Plaintiff counsel further argued that Order 41 Rule 4 had not been met by the applicant.  In this regard counsel relied on the case VISHRAM RAVJI HALAI AND ANOTHER – AND – THORNTON & TURPIN [1963] LTD CIVIL APPLICATION NO NAI  15 OF 1990counsel referred to the following portion of that case: -

“……the court said that before it could decide the application (for stay of execution) it must have regard to the requirements of Order XLI Rule 4 (2) of the Civil Procedure Rules under which the Applicant had to satisfy the court of two matters.  Firstly, that substantial loss may result to the applicant unless the applicant is granted, …………secondly, the Applicant had to give such security as the court may order.”

The plaintiff argued that the defendant had failed to satisfy those conditions and other conditions in the sub rule.

The plaintiff argued that the defendant’s application was an after thought, since it was made five months later, after the order of consolidation and after the period of appeal had expired.  Plaintiff argued that there was no evidence that an appeal would be rendered nugatory if the suits were heard in Nairobi as opposed to Kisii High Court, since the plaintiff’s pending application could have been filed whether or not there was an order for consolidation.

In response to plaintiff’s argument, defendant’s counsel argued that the defendant, did not have to satisfy Order 41 Rule 4 because that only applied to stay of execution, where as the defendant was seeking stay of suit.

Those were the arguments made before me.  The defendant’s argument that Order XLI Rule 4 does not apply to an application for stay of proceedings is not entirely correct.  Sub rule (1) of the Rule 4 provides in part.

“No appeal or second appeal shall operate as a stay of execution or proceedings under a decree or order appealed from except in so far as the court appealed from may for sufficient cause order stay of execution of such decree or order…..” (Underling mine)

It is clear that, that subsection covers an order.  Accordingly the defendant was required to show sufficient cause why stay should be granted.

The defendant argued that one of the reasons why stay should be granted was because the order of consolidation, made hereof, was in conflict with a previous order made in Kisii High Court.  That argument I refuse to consider because it was considered when this court ordered for consolidation of the suit.  On the issue that the parties are confused as a result of the order of consolidation in my view does not ‘hold water’. The ruling of 27th of April 2005 stated as follows: -

“Whether one party has a counterclaim and what will be the consequence of that counter claim at trial, I will    leave it to the trial judge.”
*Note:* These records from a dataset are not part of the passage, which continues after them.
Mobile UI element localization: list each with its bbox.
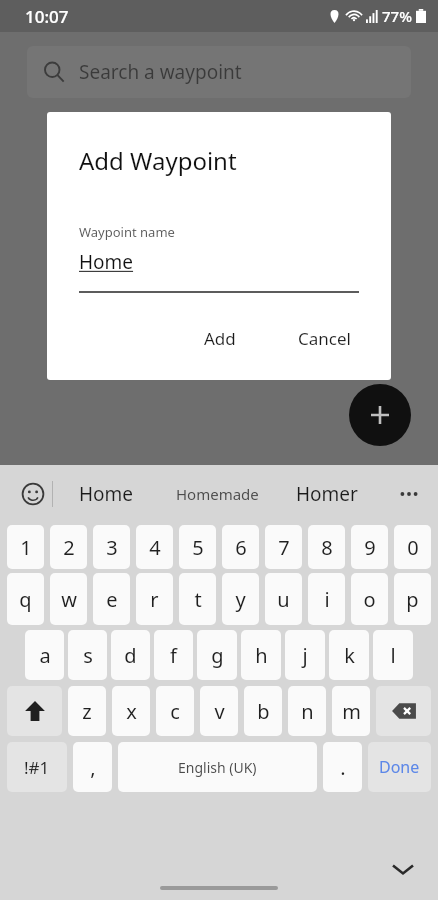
staticText: Add Waypoint — [79, 144, 237, 177]
staticText: x — [126, 698, 137, 725]
button[interactable]: i — [308, 573, 345, 625]
staticText: 8 — [321, 534, 333, 561]
staticText: , — [90, 754, 96, 781]
staticText: 3 — [106, 534, 118, 561]
staticText: . — [340, 754, 346, 781]
button[interactable]: j — [285, 630, 325, 680]
staticText: b — [257, 698, 270, 725]
button[interactable]: Backspace — [376, 686, 431, 736]
button[interactable]: z — [68, 686, 106, 736]
staticText: 7 — [278, 534, 290, 561]
button[interactable]: Hide keyboard — [386, 852, 420, 886]
staticText: k — [344, 642, 355, 669]
staticText: 2 — [63, 534, 75, 561]
button[interactable]: 1 — [7, 525, 44, 569]
button[interactable]: t — [179, 573, 216, 625]
button[interactable]: , — [73, 742, 112, 792]
button[interactable]: b — [244, 686, 282, 736]
button[interactable]: 2 — [50, 525, 87, 569]
staticText: o — [363, 586, 376, 613]
staticText: v — [214, 698, 225, 725]
staticText: i — [324, 586, 330, 613]
button[interactable]: r — [136, 573, 173, 625]
staticText: Add — [204, 327, 236, 350]
staticText: z — [82, 698, 92, 725]
staticText: d — [124, 642, 137, 669]
staticText: n — [301, 698, 314, 725]
staticText: l — [390, 642, 396, 669]
button[interactable]: Shift — [7, 686, 62, 736]
staticText: p — [406, 586, 419, 613]
staticText: q — [19, 586, 32, 613]
staticText: Cancel — [298, 327, 351, 350]
staticText: Homemade — [176, 484, 259, 504]
button[interactable]: Homer — [275, 465, 379, 523]
staticText: y — [235, 586, 246, 613]
button[interactable]: g — [197, 630, 237, 680]
button[interactable]: y — [222, 573, 259, 625]
button[interactable]: h — [241, 630, 281, 680]
button[interactable]: . — [323, 742, 362, 792]
button[interactable]: d — [111, 630, 150, 680]
button[interactable]: 4 — [136, 525, 173, 569]
staticText: Home — [79, 249, 134, 275]
staticText: 0 — [407, 534, 419, 561]
staticText: w — [61, 586, 77, 613]
button[interactable]: v — [200, 686, 238, 736]
button[interactable]: Add waypoint — [349, 384, 411, 446]
button[interactable]: f — [154, 630, 193, 680]
staticText: r — [150, 586, 159, 613]
button[interactable]: Done — [368, 742, 431, 792]
staticText: j — [302, 642, 308, 669]
staticText: 77% — [382, 6, 412, 26]
button[interactable]: Add — [190, 319, 250, 358]
staticText: Search a waypoint — [79, 59, 242, 85]
staticText: g — [211, 642, 224, 669]
button[interactable]: p — [394, 573, 431, 625]
button[interactable]: m — [332, 686, 370, 736]
staticText: 5 — [192, 534, 204, 561]
staticText: 10:07 — [25, 5, 69, 28]
staticText: 9 — [364, 534, 376, 561]
button[interactable]: English (UK) — [118, 742, 317, 792]
staticText: 4 — [149, 534, 161, 561]
staticText: a — [39, 642, 51, 669]
staticText: e — [106, 586, 118, 613]
button[interactable]: 8 — [308, 525, 345, 569]
button[interactable]: !#1 — [7, 742, 67, 792]
button[interactable]: o — [351, 573, 388, 625]
button[interactable]: a — [25, 630, 64, 680]
button[interactable]: 0 — [394, 525, 431, 569]
button[interactable]: Homemade — [159, 465, 275, 523]
staticText: 6 — [235, 534, 247, 561]
button[interactable]: 7 — [265, 525, 302, 569]
button[interactable]: w — [50, 573, 87, 625]
staticText: Waypoint name — [79, 223, 175, 241]
button[interactable]: l — [373, 630, 413, 680]
button[interactable]: x — [112, 686, 150, 736]
button[interactable]: More suggestions — [379, 465, 438, 523]
staticText: t — [194, 586, 202, 613]
button[interactable]: u — [265, 573, 302, 625]
button[interactable]: c — [156, 686, 194, 736]
button[interactable]: q — [7, 573, 44, 625]
staticText: Homer — [296, 481, 358, 507]
button[interactable]: 9 — [351, 525, 388, 569]
button[interactable]: Home — [53, 465, 159, 523]
staticText: s — [83, 642, 93, 669]
button[interactable]: 6 — [222, 525, 259, 569]
button[interactable]: s — [68, 630, 107, 680]
button[interactable]: k — [329, 630, 369, 680]
button[interactable]: 5 — [179, 525, 216, 569]
button[interactable]: Cancel — [284, 319, 365, 358]
staticText: u — [277, 586, 290, 613]
button[interactable]: 3 — [93, 525, 130, 569]
staticText: c — [170, 698, 180, 725]
staticText: English (UK) — [178, 758, 257, 777]
button[interactable]: Emoji — [14, 475, 52, 513]
staticText: h — [255, 642, 268, 669]
button[interactable]: n — [288, 686, 326, 736]
staticText: f — [170, 642, 177, 669]
button[interactable]: Search a waypoint — [27, 46, 411, 98]
button[interactable]: e — [93, 573, 130, 625]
Indeed to follow from that statement, it is open to the parties to seek directions from the court on how the parties should proceed at trial.

On defendant’s argument on the provisions of Order 50 Rule 16, I accept that submission.  Order 50 rule 16 provides: -

“Any respondent who wishes to oppose any motion or other application shall file and served on the applicant a replying affidavit or a statement of grounds of opposition………..” (Underling mine)

The provisions thereof clearly show the respondent is permitted to file a replying affidavit, singular, or a statement of grounds of opposition.  The plaintiff respondent in this matter was not entitled to rely on an affidavit having relied on grounds of opposition.

On considering the grounds argued before me, the basis upon which the defendant sought the orders, hereof, I do agree with the plaintiff’s counsel, that the defendant failed to show how it would be adversely affected if the suits are heard in Nairobi rather than in Kisii.  I am of the view that the defendant’s submission, that the purpose of having two courts was to ensure the matters are heard by two different judges, cannot be acceptable and does not sufficiently sustain the application for stay.

I therefore find that the defendant has failed to show sufficient cause why the suit hereof should be stayed pending appeal. The application therefore dated 14th September is dismissed with costs being awarded the plaintiff, Kobil Petroleum Limited.

Dated and delivered this 17th day of November 2005.